● **SUPPLIED INFORMATION**

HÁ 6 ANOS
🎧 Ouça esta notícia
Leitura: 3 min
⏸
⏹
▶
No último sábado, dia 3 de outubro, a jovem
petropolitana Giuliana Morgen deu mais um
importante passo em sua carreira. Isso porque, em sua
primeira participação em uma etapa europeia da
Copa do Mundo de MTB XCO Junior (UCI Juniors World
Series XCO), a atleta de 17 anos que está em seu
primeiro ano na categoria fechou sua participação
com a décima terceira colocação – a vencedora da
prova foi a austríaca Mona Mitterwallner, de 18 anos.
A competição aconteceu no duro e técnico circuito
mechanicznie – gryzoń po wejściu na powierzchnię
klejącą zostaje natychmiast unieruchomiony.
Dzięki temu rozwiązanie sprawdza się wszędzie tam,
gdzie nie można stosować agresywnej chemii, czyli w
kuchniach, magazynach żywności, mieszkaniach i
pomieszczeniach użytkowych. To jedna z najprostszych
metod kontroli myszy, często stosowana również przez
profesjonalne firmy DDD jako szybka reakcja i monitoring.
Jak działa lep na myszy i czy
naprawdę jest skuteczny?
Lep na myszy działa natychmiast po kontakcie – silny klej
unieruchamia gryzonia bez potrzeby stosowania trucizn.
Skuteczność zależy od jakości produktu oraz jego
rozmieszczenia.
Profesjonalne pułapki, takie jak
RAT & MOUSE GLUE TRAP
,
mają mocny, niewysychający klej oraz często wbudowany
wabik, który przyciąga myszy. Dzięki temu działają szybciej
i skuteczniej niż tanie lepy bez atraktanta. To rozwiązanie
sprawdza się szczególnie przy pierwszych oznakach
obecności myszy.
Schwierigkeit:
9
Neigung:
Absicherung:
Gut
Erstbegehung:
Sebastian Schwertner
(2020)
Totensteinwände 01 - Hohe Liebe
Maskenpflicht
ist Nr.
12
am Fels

● **TASK ITEM**
Return what is listed above, exactly and completely.

● **THE COMPLETED TASK**
HÁ 6 ANOS
🎧 Ouça esta notícia
Leitura: 3 min
⏸
⏹
▶
No último sábado, dia 3 de outubro, a jovem
petropolitana Giuliana Morgen deu mais um
importante passo em sua carreira. Isso porque, em sua
primeira participação em uma etapa europeia da
Copa do Mundo de MTB XCO Junior (UCI Juniors World
Series XCO), a atleta de 17 anos que está em seu
primeiro ano na categoria fechou sua participação
com a décima terceira colocação – a vencedora da
prova foi a austríaca Mona Mitterwallner, de 18 anos.
A competição aconteceu no duro e técnico circuito
mechanicznie – gryzoń po wejściu na powierzchnię
klejącą zostaje natychmiast unieruchomiony.
Dzięki temu rozwiązanie sprawdza się wszędzie tam,
gdzie nie można stosować agresywnej chemii, czyli w
kuchniach, magazynach żywności, mieszkaniach i
pomieszczeniach użytkowych. To jedna z najprostszych
metod kontroli myszy, często stosowana również przez
profesjonalne firmy DDD jako szybka reakcja i monitoring.
Jak działa lep na myszy i czy
naprawdę jest skuteczny?
Lep na myszy działa natychmiast po kontakcie – silny klej
unieruchamia gryzonia bez potrzeby stosowania trucizn.
Skuteczność zależy od jakości produktu oraz jego
rozmieszczenia.
Profesjonalne pułapki, takie jak
RAT & MOUSE GLUE TRAP
,
mają mocny, niewysychający klej oraz często wbudowany
wabik, który przyciąga myszy. Dzięki temu działają szybciej
i skuteczniej niż tanie lepy bez atraktanta. To rozwiązanie
sprawdza się szczególnie przy pierwszych oznakach
obecności myszy.
Schwierigkeit:
9
Neigung:
Absicherung:
Gut
Erstbegehung:
Sebastian Schwertner
(2020)
Totensteinwände 01 - Hohe Liebe
Maskenpflicht
ist Nr.
12
am Fels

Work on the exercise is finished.